Transcribe the data exactly. Pictures stay out.

--- Records shown Enclosed Below ---

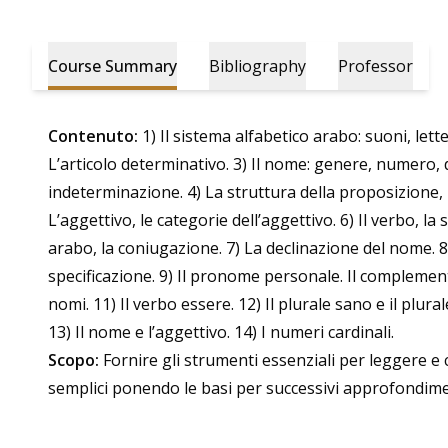
Course Summary
Bibliography
Professor
Contenuto:
1) Il sistema alfabetico arabo: suoni, lette
L’articolo determinativo. 3) Il nome: genere, numero,
indeterminazione. 4) La struttura della proposizione,
L’aggettivo, le categorie dell’aggettivo. 6) Il verbo, la 
arabo, la coniugazione. 7) La declinazione del nome. 
specificazione. 9) Il pronome personale. Il complemen
nomi. 11) Il verbo essere. 12) Il plurale sano e il plura
13) Il nome e l’aggettivo. 14) I numeri cardinali.
Scopo:
Fornire gli strumenti essenziali per leggere e
semplici ponendo le basi per successivi approfondimen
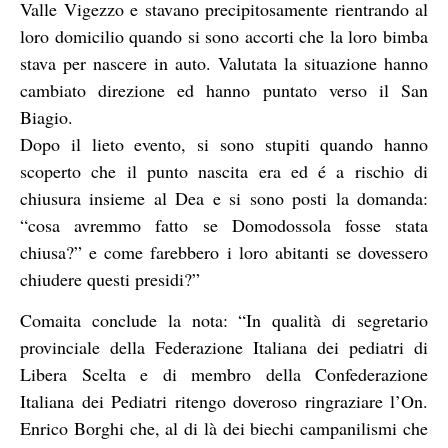
Valle Vigezzo e stavano precipitosamente rientrando al
loro domicilio quando si sono accorti che la loro bimba
stava per nascere in auto. Valutata la situazione hanno
cambiato direzione ed hanno puntato verso il San
Biagio.
Dopo il lieto evento, si sono stupiti quando hanno
scoperto che il punto nascita era ed é a rischio di
chiusura insieme al Dea e si sono posti la domanda:
“cosa avremmo fatto se Domodossola fosse stata
chiusa?” e come farebbero i loro abitanti se dovessero
chiudere questi presidi?”
Comaita conclude la nota: “In qualità di segretario
provinciale della Federazione Italiana dei pediatri di
Libera Scelta e di membro della Confederazione
Italiana dei Pediatri ritengo doveroso ringraziare l’On.
Enrico Borghi che, al di là dei biechi campanilismi che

--- End of Enclosed Records shown ---

*Exercise output*.
Course Summary
Bibliography
Professor
Contenuto:
1) Il sistema alfabetico arabo: suoni, lette
L’articolo determinativo. 3) Il nome: genere, numero,
indeterminazione. 4) La struttura della proposizione,
L’aggettivo, le categorie dell’aggettivo. 6) Il verbo, la 
arabo, la coniugazione. 7) La declinazione del nome. 
specificazione. 9) Il pronome personale. Il complemen
nomi. 11) Il verbo essere. 12) Il plurale sano e il plura
13) Il nome e l’aggettivo. 14) I numeri cardinali.
Scopo:
Fornire gli strumenti essenziali per leggere e
semplici ponendo le basi per successivi approfondimen
Valle Vigezzo e stavano precipitosamente rientrando al
loro domicilio quando si sono accorti che la loro bimba
stava per nascere in auto. Valutata la situazione hanno
cambiato direzione ed hanno puntato verso il San
Biagio.
Dopo il lieto evento, si sono stupiti quando hanno
scoperto che il punto nascita era ed é a rischio di
chiusura insieme al Dea e si sono posti la domanda:
“cosa avremmo fatto se Domodossola fosse stata
chiusa?” e come farebbero i loro abitanti se dovessero
chiudere questi presidi?”
Comaita conclude la nota: “In qualità di segretario
provinciale della Federazione Italiana dei pediatri di
Libera Scelta e di membro della Confederazione
Italiana dei Pediatri ritengo doveroso ringraziare l’On.
Enrico Borghi che, al di là dei biechi campanilismi che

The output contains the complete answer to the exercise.